*** PROVIDED MATERIAL ***

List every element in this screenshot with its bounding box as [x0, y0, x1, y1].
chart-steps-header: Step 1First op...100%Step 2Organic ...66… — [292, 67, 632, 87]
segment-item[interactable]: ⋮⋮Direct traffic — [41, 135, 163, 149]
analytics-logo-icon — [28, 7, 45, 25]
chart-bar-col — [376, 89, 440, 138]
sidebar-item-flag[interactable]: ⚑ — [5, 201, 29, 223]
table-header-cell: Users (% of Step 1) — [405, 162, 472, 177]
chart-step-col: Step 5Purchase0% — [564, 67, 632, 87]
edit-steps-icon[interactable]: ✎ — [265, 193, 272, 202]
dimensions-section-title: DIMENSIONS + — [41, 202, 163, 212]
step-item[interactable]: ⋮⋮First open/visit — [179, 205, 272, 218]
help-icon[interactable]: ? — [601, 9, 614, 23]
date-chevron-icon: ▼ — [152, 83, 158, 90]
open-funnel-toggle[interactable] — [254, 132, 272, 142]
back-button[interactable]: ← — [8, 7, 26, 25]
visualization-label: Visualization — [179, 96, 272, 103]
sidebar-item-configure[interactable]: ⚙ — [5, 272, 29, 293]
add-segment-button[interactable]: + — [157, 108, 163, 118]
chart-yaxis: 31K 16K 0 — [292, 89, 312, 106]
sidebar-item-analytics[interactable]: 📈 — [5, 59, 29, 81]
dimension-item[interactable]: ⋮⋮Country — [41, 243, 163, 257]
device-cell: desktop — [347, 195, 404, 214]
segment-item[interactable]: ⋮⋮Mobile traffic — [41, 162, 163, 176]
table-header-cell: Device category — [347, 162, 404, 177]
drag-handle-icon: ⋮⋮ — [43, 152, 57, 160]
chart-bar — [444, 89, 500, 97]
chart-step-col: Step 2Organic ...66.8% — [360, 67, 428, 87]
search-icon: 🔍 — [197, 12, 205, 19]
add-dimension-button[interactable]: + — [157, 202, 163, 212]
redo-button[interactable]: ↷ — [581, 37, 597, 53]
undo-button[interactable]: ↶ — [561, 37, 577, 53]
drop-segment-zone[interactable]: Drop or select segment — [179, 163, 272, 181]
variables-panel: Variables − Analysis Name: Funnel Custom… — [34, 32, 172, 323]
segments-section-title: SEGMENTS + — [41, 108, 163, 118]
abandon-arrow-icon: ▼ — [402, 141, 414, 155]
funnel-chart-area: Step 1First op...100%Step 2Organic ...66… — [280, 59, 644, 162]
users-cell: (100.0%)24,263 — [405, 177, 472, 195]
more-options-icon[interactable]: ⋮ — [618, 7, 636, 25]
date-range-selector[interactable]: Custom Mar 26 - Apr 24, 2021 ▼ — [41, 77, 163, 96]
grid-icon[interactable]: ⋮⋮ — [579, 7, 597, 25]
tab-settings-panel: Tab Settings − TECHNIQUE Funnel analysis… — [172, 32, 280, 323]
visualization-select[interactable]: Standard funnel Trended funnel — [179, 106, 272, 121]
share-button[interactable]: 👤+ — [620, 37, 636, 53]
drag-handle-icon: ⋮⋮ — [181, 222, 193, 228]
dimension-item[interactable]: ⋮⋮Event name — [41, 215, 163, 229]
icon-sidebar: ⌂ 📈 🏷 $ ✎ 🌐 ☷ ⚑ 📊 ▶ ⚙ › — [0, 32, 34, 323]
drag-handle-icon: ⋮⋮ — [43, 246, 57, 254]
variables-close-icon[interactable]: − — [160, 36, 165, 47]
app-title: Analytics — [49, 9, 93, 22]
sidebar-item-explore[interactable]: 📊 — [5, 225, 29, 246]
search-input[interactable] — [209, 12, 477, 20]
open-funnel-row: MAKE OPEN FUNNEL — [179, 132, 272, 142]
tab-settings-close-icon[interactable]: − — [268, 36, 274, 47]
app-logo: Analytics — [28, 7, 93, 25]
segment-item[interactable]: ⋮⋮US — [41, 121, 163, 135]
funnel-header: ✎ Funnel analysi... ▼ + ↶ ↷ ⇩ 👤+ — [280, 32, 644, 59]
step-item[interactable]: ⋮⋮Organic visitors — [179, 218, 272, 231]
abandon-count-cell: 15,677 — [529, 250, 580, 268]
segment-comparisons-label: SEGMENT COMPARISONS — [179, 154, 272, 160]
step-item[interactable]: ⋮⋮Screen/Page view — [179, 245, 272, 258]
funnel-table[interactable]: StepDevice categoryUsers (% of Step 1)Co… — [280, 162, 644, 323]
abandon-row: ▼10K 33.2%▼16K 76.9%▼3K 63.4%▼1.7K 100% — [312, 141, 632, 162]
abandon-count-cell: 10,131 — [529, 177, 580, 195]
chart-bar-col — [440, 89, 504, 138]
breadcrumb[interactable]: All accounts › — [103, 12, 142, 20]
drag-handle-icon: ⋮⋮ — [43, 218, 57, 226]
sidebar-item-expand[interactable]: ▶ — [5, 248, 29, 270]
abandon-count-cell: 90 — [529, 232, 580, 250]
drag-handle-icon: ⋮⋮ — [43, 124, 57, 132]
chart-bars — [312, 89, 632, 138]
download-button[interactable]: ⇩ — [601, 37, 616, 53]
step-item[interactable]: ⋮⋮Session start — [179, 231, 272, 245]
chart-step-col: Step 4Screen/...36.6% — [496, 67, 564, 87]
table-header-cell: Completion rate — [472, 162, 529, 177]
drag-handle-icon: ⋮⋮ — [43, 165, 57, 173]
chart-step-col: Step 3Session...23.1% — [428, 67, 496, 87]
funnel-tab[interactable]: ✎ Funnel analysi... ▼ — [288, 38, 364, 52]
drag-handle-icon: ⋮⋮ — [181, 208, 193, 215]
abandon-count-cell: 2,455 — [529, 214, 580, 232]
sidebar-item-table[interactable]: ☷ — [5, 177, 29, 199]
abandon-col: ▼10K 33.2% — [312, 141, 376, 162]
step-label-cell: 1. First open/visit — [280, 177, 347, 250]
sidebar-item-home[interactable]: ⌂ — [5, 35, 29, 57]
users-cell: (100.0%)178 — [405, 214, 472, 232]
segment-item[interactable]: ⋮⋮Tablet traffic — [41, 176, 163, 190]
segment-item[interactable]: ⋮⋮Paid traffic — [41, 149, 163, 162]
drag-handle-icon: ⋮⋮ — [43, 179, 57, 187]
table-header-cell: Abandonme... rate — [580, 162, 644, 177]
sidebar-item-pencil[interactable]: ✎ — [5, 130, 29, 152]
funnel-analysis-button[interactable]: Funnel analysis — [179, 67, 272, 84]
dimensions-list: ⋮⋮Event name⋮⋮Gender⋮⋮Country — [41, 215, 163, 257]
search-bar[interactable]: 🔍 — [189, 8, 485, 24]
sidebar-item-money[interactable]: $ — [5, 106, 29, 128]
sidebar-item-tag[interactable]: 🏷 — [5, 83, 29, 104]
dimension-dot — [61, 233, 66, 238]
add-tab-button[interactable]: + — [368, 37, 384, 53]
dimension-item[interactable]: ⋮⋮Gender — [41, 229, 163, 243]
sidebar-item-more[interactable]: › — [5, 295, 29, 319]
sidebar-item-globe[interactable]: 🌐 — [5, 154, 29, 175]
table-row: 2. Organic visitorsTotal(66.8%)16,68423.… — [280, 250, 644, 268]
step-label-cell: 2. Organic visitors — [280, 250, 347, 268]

*** End of PROVIDED MATERIAL ***

EXERCISE DETAILS>
Would you copy every line from the listing above that has the string "Custom" in it?

OUTPUT FOR THIS EXERCISE>
variables-panel: Variables − Analysis Name: Funnel Custom… — [34, 32, 172, 323]
date-range-selector[interactable]: Custom Mar 26 - Apr 24, 2021 ▼ — [41, 77, 163, 96]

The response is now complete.